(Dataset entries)
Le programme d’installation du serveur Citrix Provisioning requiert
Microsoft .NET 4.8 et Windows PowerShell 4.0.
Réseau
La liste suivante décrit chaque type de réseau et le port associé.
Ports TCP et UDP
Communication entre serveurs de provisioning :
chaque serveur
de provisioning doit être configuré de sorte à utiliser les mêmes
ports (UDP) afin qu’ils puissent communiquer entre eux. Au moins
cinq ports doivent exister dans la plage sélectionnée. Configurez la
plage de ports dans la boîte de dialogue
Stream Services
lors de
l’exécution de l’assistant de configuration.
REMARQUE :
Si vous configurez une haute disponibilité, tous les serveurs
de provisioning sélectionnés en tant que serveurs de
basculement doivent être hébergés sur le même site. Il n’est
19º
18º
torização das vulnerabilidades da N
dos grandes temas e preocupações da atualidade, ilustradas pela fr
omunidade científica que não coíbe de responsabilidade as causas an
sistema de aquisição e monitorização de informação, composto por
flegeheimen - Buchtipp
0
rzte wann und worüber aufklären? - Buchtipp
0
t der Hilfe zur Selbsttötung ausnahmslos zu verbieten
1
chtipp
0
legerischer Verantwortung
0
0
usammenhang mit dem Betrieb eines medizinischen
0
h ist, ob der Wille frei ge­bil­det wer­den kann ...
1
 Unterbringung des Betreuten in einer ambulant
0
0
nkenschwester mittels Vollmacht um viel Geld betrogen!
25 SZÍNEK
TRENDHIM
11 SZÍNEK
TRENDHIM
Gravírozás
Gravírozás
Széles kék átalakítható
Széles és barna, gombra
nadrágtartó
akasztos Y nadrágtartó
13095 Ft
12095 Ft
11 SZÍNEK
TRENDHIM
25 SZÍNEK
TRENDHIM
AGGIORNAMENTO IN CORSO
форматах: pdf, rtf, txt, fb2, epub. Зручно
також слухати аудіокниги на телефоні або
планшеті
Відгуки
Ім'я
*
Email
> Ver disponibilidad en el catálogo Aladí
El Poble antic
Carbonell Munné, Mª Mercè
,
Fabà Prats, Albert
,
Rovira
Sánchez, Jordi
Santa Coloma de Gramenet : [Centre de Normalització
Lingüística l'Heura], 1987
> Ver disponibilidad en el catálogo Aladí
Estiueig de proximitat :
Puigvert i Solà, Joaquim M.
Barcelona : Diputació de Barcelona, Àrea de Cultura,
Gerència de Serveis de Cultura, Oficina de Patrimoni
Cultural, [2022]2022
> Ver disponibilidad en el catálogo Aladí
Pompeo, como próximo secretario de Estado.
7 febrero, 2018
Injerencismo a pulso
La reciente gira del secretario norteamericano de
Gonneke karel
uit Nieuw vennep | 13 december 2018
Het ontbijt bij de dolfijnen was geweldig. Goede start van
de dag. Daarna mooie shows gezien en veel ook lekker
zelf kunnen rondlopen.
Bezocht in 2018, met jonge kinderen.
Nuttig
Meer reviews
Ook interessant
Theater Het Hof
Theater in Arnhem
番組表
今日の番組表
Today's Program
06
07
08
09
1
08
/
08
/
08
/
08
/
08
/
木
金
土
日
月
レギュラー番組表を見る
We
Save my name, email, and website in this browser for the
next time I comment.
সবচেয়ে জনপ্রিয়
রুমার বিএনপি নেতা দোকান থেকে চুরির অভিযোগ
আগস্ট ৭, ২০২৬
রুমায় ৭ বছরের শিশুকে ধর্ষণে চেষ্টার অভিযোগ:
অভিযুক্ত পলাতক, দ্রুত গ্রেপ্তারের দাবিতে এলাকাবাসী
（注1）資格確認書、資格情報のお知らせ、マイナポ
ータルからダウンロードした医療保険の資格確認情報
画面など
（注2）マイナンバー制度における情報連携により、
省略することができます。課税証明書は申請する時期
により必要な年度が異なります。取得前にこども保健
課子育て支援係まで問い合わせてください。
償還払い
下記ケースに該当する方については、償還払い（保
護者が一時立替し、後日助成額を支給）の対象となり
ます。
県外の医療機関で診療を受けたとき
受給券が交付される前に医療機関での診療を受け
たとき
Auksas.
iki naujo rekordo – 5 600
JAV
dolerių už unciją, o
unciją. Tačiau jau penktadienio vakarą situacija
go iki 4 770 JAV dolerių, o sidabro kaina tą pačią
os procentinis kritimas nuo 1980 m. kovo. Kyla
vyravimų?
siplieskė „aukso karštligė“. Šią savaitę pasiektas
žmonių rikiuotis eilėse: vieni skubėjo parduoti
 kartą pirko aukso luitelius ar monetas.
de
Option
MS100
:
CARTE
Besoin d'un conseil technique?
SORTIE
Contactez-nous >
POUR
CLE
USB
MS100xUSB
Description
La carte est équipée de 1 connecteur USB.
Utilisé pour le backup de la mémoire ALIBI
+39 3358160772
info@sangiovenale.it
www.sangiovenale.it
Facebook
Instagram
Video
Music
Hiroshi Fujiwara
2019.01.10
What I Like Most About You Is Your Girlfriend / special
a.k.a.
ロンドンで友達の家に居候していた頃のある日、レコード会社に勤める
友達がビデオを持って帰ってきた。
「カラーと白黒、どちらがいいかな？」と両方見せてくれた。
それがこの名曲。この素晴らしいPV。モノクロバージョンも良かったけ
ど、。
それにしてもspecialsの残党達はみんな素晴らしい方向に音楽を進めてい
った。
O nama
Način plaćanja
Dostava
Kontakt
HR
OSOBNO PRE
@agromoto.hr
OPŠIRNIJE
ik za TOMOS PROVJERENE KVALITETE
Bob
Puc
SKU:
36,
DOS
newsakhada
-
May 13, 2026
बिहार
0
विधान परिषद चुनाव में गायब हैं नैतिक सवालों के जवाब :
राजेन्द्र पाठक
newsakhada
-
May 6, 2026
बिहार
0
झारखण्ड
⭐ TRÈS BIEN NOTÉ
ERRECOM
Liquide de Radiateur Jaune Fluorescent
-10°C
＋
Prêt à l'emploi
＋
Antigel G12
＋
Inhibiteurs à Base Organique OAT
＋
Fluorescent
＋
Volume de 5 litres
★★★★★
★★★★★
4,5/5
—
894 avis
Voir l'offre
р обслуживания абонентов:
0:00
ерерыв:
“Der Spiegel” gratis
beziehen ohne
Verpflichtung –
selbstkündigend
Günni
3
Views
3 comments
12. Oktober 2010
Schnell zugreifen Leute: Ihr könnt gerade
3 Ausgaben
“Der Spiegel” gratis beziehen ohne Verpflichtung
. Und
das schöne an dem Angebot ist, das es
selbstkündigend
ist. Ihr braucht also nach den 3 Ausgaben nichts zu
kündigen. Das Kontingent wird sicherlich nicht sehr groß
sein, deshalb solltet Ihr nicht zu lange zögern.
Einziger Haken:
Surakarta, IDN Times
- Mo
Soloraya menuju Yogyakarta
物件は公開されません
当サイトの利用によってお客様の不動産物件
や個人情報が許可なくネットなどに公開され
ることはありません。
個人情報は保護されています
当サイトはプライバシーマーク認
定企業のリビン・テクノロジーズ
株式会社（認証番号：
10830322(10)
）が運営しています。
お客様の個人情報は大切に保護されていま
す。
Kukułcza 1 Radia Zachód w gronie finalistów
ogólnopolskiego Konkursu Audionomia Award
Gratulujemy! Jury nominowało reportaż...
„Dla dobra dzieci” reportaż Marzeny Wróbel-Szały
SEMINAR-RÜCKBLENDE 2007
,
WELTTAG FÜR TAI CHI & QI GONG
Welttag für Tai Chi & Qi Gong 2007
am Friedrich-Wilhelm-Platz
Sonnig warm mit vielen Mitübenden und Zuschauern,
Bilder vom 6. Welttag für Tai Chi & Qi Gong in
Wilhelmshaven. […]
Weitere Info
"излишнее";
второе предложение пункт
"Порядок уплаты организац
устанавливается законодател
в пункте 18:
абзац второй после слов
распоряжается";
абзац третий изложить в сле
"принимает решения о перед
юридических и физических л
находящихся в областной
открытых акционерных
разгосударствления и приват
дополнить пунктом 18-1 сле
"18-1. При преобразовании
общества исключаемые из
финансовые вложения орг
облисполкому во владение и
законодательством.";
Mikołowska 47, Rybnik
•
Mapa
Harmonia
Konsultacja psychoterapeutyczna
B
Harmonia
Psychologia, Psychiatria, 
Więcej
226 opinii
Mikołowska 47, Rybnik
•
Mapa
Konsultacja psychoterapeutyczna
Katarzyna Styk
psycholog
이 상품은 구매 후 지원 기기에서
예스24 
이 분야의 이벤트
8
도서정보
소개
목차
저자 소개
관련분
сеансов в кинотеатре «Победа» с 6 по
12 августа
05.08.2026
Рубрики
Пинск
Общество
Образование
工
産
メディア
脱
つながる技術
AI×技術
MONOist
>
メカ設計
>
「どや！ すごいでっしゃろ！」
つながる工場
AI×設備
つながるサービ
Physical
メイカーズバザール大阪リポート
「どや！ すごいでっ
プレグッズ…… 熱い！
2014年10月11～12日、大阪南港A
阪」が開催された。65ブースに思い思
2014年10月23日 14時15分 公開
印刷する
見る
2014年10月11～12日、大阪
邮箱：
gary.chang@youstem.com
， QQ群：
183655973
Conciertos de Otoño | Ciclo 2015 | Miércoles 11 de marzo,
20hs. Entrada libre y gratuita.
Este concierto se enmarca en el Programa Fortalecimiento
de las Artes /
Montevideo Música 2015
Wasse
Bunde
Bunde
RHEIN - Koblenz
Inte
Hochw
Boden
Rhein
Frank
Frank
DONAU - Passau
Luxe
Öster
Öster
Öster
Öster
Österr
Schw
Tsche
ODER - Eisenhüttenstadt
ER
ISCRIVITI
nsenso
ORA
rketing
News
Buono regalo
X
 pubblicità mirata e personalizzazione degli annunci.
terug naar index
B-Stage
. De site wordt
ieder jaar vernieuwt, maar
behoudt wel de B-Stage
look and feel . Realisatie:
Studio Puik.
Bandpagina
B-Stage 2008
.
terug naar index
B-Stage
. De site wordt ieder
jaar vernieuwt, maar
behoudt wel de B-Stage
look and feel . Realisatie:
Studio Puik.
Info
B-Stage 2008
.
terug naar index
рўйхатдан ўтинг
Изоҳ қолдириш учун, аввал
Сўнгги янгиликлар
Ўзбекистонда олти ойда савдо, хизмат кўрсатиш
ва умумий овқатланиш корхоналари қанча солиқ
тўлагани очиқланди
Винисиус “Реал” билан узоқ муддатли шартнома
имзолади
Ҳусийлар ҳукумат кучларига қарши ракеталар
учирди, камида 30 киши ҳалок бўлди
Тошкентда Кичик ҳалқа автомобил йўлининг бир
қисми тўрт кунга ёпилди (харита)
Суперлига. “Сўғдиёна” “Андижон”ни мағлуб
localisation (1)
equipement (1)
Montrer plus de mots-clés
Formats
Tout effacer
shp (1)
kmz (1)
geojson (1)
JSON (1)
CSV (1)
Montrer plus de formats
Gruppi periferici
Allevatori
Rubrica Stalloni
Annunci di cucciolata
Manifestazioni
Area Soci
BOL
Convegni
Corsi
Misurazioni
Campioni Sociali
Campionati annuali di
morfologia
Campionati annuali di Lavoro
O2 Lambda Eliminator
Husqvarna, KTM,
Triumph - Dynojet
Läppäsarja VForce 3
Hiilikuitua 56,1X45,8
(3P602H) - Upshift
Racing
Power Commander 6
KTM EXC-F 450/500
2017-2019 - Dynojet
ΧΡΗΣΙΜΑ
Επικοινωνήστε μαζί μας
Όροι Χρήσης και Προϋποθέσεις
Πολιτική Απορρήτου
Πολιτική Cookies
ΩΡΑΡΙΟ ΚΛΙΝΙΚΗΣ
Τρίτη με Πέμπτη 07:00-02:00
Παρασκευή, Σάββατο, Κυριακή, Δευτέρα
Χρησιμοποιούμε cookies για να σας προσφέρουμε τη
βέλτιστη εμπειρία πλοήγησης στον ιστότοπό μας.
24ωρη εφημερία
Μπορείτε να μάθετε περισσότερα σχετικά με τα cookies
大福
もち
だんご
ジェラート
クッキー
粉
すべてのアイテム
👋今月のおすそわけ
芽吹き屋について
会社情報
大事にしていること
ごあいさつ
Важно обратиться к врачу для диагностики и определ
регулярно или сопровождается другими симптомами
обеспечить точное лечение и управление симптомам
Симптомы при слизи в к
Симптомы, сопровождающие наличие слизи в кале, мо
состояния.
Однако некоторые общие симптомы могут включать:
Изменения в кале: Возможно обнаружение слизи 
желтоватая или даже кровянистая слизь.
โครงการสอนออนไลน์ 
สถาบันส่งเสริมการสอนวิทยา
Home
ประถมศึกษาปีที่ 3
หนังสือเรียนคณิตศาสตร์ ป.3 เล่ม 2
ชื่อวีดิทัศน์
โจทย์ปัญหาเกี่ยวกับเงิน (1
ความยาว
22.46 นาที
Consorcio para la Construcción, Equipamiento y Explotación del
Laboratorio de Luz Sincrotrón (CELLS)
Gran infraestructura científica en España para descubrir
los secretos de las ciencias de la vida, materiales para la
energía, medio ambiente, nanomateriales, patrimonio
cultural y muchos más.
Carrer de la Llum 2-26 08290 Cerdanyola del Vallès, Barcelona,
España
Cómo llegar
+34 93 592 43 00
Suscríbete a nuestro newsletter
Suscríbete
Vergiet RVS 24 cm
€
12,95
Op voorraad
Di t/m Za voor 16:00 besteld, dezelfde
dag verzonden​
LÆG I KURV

• _PROMPT_:
Transcribe only, please, the lines from the first line of the records through the line with "Puigvert i Solà, Joaquim M.". Both of those lines are included.

• _ANSWER TO THIS TASK_:
Le programme d’installation du serveur Citrix Provisioning requiert
Microsoft .NET 4.8 et Windows PowerShell 4.0.
Réseau
La liste suivante décrit chaque type de réseau et le port associé.
Ports TCP et UDP
Communication entre serveurs de provisioning :
chaque serveur
de provisioning doit être configuré de sorte à utiliser les mêmes
ports (UDP) afin qu’ils puissent communiquer entre eux. Au moins
cinq ports doivent exister dans la plage sélectionnée. Configurez la
plage de ports dans la boîte de dialogue
Stream Services
lors de
l’exécution de l’assistant de configuration.
REMARQUE :
Si vous configurez une haute disponibilité, tous les serveurs
de provisioning sélectionnés en tant que serveurs de
basculement doivent être hébergés sur le même site. Il n’est
19º
18º
torização das vulnerabilidades da N
dos grandes temas e preocupações da atualidade, ilustradas pela fr
omunidade científica que não coíbe de responsabilidade as causas an
sistema de aquisição e monitorização de informação, composto por
flegeheimen - Buchtipp
0
rzte wann und worüber aufklären? - Buchtipp
0
t der Hilfe zur Selbsttötung ausnahmslos zu verbieten
1
chtipp
0
legerischer Verantwortung
0
0
usammenhang mit dem Betrieb eines medizinischen
0
h ist, ob der Wille frei ge­bil­det wer­den kann ...
1
 Unterbringung des Betreuten in einer ambulant
0
0
nkenschwester mittels Vollmacht um viel Geld betrogen!
25 SZÍNEK
TRENDHIM
11 SZÍNEK
TRENDHIM
Gravírozás
Gravírozás
Széles kék átalakítható
Széles és barna, gombra
nadrágtartó
akasztos Y nadrágtartó
13095 Ft
12095 Ft
11 SZÍNEK
TRENDHIM
25 SZÍNEK
TRENDHIM
AGGIORNAMENTO IN CORSO
форматах: pdf, rtf, txt, fb2, epub. Зручно
також слухати аудіокниги на телефоні або
планшеті
Відгуки
Ім'я
*
Email
> Ver disponibilidad en el catálogo Aladí
El Poble antic
Carbonell Munné, Mª Mercè
,
Fabà Prats, Albert
,
Rovira
Sánchez, Jordi
Santa Coloma de Gramenet : [Centre de Normalització
Lingüística l'Heura], 1987
> Ver disponibilidad en el catálogo Aladí
Estiueig de proximitat :
Puigvert i Solà, Joaquim M.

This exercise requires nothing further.